As the Tiarna, his family and his warriors were feasted that night, we spoke to his servants and his stable master around a fire in the open yard. They spoke fearfully of foreigners on the slíghe, passing up and down and seeking out information on who was king here and who claimed lordship there. Erc, emerging from the hall to drain his bag, laughed over his shoulder, saying, ‘There is no fear of foreigners in our túath while this arm holds a spear’.
‘Though now it holds a twig’, I said, low enough not to be heard by him, and those close to me smiled. He approached our fire then, suspicious of the silence, looking around to the young bondswomen of the household. His eyes settled finally on Ness. His neck thick and his eyes small. He went back to the feasting, and I moved around the fireside to where she sat, lowering myself down beside her. I spoke gently into her ear.
‘It may be best not to sleep in the stables with the others tonight. I fear that Erc will come looking for you when the fires burn down and ale has deadened his fear of the Tiarna’.
She looked to me, her eyes black in the flickering light.
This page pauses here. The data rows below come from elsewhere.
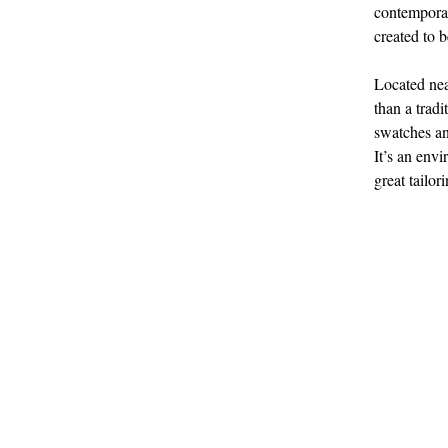
contemporar
created to 
Located nea
than a tradi
swatches an
It’s an envi
great tailor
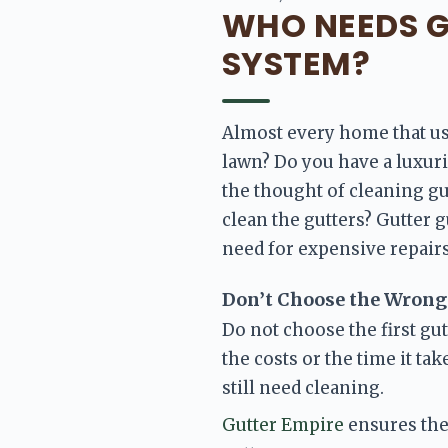
WHO NEEDS G
SYSTEM?
Almost every home that use
lawn? Do you have
 a luxur
the thought of cleaning gu
clean the gutters? Gutter 
need for expensive repairs
Don’t Choose the Wrong
Do not choose the first gu
the costs or the time it ta
still need cleaning. 
Gutter Empire
 ensures the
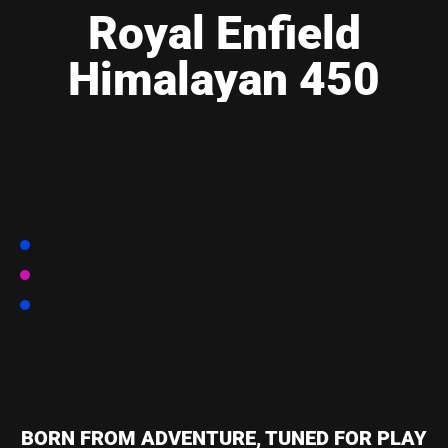
Royal Enfield
Himalayan 450
BORN FROM ADVENTURE, TUNED FOR PLAY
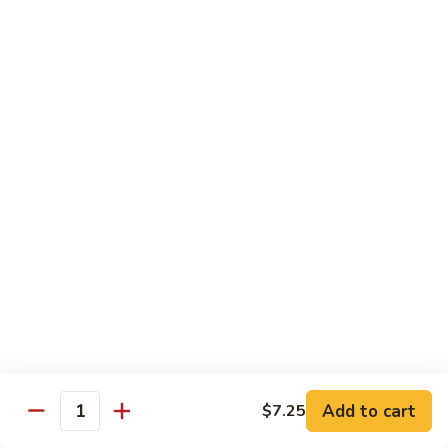
Pepper
92.
92. 杂菜牛 Beef w. Mixed Veg.
Steak
杂
菜
小 Pt.:
$9.45
牛
大 Qt.:
$14.50
Beef
w.
93.
93. 四川牛 Szechuan Beef
Mixed
四
Veg.
川
小 Pt.:
$9.45
牛
大 Qt.:
$14.50
Szechuan
Beef
94.
94. 鱼香牛 Beef w. Garlic Sauce
鱼
香
小 Pt.:
$9.45
牛
大 Qt.:
$14.50
Beef
w.
Add to cart
95.
$7.25
Quantity
Garlic
95. 湖南牛 Hunan Beef
湖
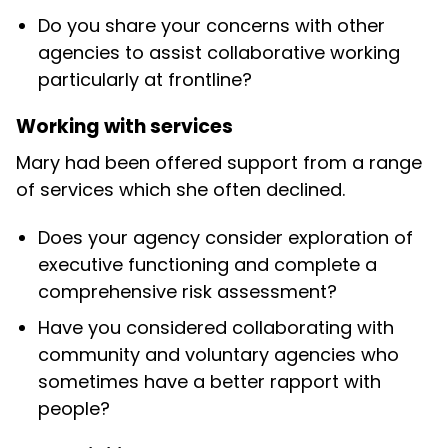
Do you share your concerns with other
agencies to assist collaborative working
particularly at frontline?
Working with services
Mary had been offered support from a range
of services which she often declined.
Does your agency consider exploration of
executive functioning and complete a
comprehensive risk assessment?
Have you considered collaborating with
community and voluntary agencies who
sometimes have a better rapport with
people?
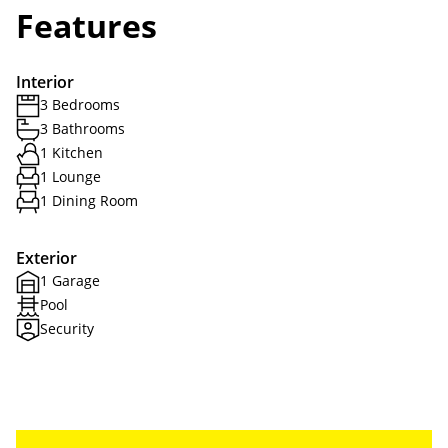
Features
Interior
3 Bedrooms
3 Bathrooms
1 Kitchen
1 Lounge
1 Dining Room
Exterior
1 Garage
Pool
Security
She placed a finger on my chest, and I shivered like a horse in a cloud of midges.
‘Your foresight is indeed transcendent’, she said with her lips twisting. ‘Did the sídhe leave you with any other gifts beyond that of divination?’ I smiled in the low light, surprised when her slim hand slipped into mine. We walked from the fire, our eyes adjusting to the darkness and looking into the shadows for a place to stay. We struggled with the door of the small stone house where they kept the malted grain until it opened, and we crawled inside. Making a bed for ourselves as best we could, we lay side by side, invisible to each other in the dark.
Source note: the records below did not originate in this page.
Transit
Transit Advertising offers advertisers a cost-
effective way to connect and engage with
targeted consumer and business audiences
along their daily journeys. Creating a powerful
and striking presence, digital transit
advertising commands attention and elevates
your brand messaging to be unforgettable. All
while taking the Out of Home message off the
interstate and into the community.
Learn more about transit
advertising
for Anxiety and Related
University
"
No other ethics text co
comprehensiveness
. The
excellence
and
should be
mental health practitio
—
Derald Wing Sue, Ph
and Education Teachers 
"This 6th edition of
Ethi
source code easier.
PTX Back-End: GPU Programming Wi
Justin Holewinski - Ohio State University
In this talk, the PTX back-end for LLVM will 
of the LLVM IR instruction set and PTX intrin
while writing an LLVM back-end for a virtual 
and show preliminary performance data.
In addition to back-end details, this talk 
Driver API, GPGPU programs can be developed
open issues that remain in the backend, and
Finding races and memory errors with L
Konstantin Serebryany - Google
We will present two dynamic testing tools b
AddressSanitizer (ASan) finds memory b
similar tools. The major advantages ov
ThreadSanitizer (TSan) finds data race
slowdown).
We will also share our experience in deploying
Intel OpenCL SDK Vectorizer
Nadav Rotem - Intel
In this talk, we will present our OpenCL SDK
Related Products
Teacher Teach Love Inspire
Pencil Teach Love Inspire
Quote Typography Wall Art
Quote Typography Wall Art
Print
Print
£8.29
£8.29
‘I have thought of you every night since I saw you first at the tóchar, a bloom on the meadow’, I said, and I heard the air exhale from her nostrils in disdain.
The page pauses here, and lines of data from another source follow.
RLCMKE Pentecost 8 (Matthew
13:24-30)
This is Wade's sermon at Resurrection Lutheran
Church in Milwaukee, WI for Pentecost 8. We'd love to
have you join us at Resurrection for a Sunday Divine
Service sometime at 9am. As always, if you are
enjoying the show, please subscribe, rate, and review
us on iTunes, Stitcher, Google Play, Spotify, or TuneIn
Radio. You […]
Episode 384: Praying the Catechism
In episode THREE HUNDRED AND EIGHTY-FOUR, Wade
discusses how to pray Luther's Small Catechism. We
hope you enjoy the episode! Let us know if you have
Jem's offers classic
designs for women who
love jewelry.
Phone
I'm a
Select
‘Since I rubbed your gléas for you’, she said. ‘Speak true. Speak of your red lust. Not of meadow blooms’. I shrank back from the vehemence of her words. ‘At night’, she continued, ‘I pray to Scáthach. I plead to her every night that I might find her power—the power to murder all who have harmed me’.
‘You will need more than prayers’, I said lightly, spurned, and she responded with softening tones.
‘I will need more than you—a dumb beast in the field’.
‘I am what you have’, I said, smiling unseen, ‘and the world is changing. The Sasanaigh are coming, the Engleis, those who speak my language’.
She reached out, her hand gliding beneath my léine. She touched me as before in the byre. Rougher. And in the darkness, blinding light sparked. I could hear the strangled sounds coming from my own throat. As if from a distance. She wiped my seed on the dead slabs of stone and brought my hand to her cleft, moving against my fingers and pressing this way and that. She made no sound. When she had finished, I kissed her unmoving mouth and made all of the mooning promises that young men make. That I would free her. That I would take her away. That I would kill all who had harmed her.
‘It would be different if women ruled’, she said.
‘Because there would be peace?’ I asked.
‘Because our blades would be sharper’, she said with venom, ‘blacker. And men would never hear them coming’.
Voices cut us short and we fell silent, listening. The Tiarna and his client, pissing against the wall.
‘I receive you of course with pleasure, a thiarna. With the full regalia and bounty available to me. I keep your border, I clear your roads, I send men to work your cornfields, to dig the ramparts around your house. I am bound to assist you in blood feud and I escort you to the óenach. In return, our covenant demands that you keep us safe from the depredations of outsiders. I need to know that you will come to our aid, that you will keep the foreigner away. They have come as far as our ditches, and while they have not attacked us, the people they have dislodged arrive before them like a wave before the bow of a boat’.
We listened quietly, waiting for the Tiarna’s answer. We heard them fixing their garments and the sounds of them moving off, the Tiarna’s voice drifting back to us.
‘All will be well, Caoimhín; after the óenach, all will be well’.